ANAHEIM, Calif. — Sitting with his father in the upper reaches of the decrepit Los Angeles Memorial Sports Arena and watching the dreadful Clippers play, Coco Crisp learned growing up what it meant to develop a bond with a team. The building might have been crumbling, the crowd was often sparse and the expectations were low, but if the Clippers were not the Lakers, then they were at least his team.
That childhood experience may have been a useful one for Crisp, the center fielder and catalyst for the Oakland Athletics, who are marooned in a rundown stadium and typically play before small crowds and in the shadow of the San Francisco Giants, who have won two of the past three World Series.
“The Lakers are like Hollywood,” said Crisp, who now sits in the front row along the visitors' bench when he attends Clippers games. “You dress up, you go there almost like a club atmosphere. For the Clippers, you go there to watch the game. It's kind of like an Oakland type of a thing. The fans and the players are a lot closer. The fans are into the game.”
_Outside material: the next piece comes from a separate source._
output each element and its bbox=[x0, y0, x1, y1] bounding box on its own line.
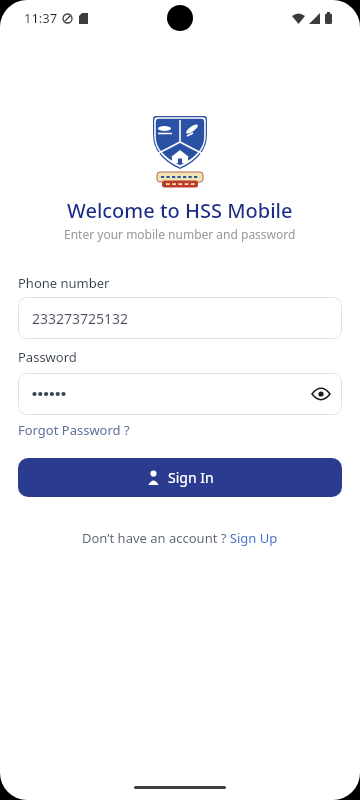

Low budget and largely unappreciated, the Athletics are somewhat unexpectedly back in the playoffs, rolling past the star-studded Los Angeles Angels and the battle-tested Texas Rangers to win the American League West. They will reprise last year's thrilling division series with the Detroit Tigers, opening the series at home Friday night. Their story is part of a broader theme of the postseason: the presence of so many teams — Oakland, the Pittsburgh Pirates and the Tampa Bay Rays — that spent their small payrolls wisely, and the absence of profligate spenders like the New York Yankees, the Angels and the Philadelphia Phillies.
Third baseman Josh Donaldson may be the Athletics' best player and will draw consideration for American League most valuable player, but he was not popular enough to make the All-Star Game.
And the foundation of their success is a young, largely unrecognized pitching staff that has finished second in the American League in ERA the past two seasons.